━━━ Provided records

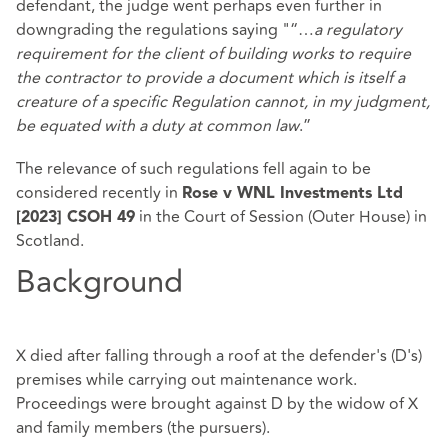
defendant, the judge went perhaps even further in
downgrading the regulations saying "“…
a regulatory
requirement for the client of building works to require
the contractor to provide a document which is itself a
creature of a specific Regulation cannot, in my judgment,
be equated with a duty at common law
.”
The relevance of such regulations fell again to be
considered recently in
Rose v WNL Investments Ltd
in the Court of Session (Outer House) in
[2023] CSOH 49
Scotland.
Background
X died after falling through a roof at the defender's (D's)
premises while carrying out maintenance work.
Proceedings were brought against D by the widow of X
and family members (the pursuers).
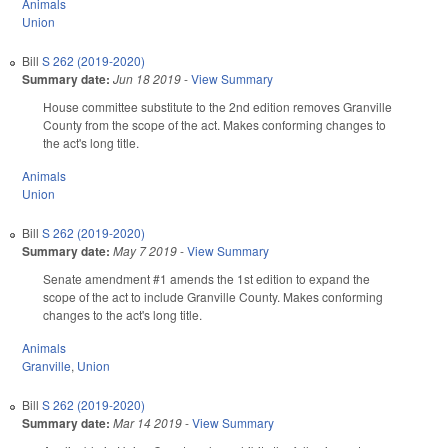
Animals
Union
Bill
S 262 (2019-2020)
Summary date:
Jun 18 2019
-
View Summary
House committee substitute to the 2nd edition removes Granville
County from the scope of the act. Makes conforming changes to
the act's long title.
Animals
Union
Bill
S 262 (2019-2020)
Summary date:
May 7 2019
-
View Summary
Senate amendment #1 amends the 1st edition to expand the
scope of the act to include Granville County. Makes conforming
changes to the act's long title.
Animals
Granville
,
Union
Bill
S 262 (2019-2020)
Summary date:
Mar 14 2019
-
View Summary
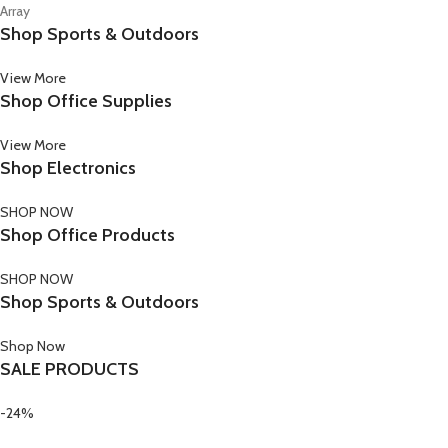
Array
Shop Sports & Outdoors
View More
Shop Office Supplies
View More
Shop Electronics
SHOP NOW
Shop Office Products
SHOP NOW
Shop Sports & Outdoors
Shop Now
SALE PRODUCTS
-24%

━━━━━━

▶ **Task details**:
Quote the entries in full. Any image among them is to be omitted from the copy.

▶ **Answer space**:
defendant, the judge went perhaps even further in
downgrading the regulations saying "“…
a regulatory
requirement for the client of building works to require
the contractor to provide a document which is itself a
creature of a specific Regulation cannot, in my judgment,
be equated with a duty at common law
.”
The relevance of such regulations fell again to be
considered recently in
Rose v WNL Investments Ltd
in the Court of Session (Outer House) in
[2023] CSOH 49
Scotland.
Background
X died after falling through a roof at the defender's (D's)
premises while carrying out maintenance work.
Proceedings were brought against D by the widow of X
and family members (the pursuers).
Animals
Union
Bill
S 262 (2019-2020)
Summary date:
Jun 18 2019
-
View Summary
House committee substitute to the 2nd edition removes Granville
County from the scope of the act. Makes conforming changes to
the act's long title.
Animals
Union
Bill
S 262 (2019-2020)
Summary date:
May 7 2019
-
View Summary
Senate amendment #1 amends the 1st edition to expand the
scope of the act to include Granville County. Makes conforming
changes to the act's long title.
Animals
Granville
,
Union
Bill
S 262 (2019-2020)
Summary date:
Mar 14 2019
-
View Summary
Array
Shop Sports & Outdoors
View More
Shop Office Supplies
View More
Shop Electronics
SHOP NOW
Shop Office Products
SHOP NOW
Shop Sports & Outdoors
Shop Now
SALE PRODUCTS
-24%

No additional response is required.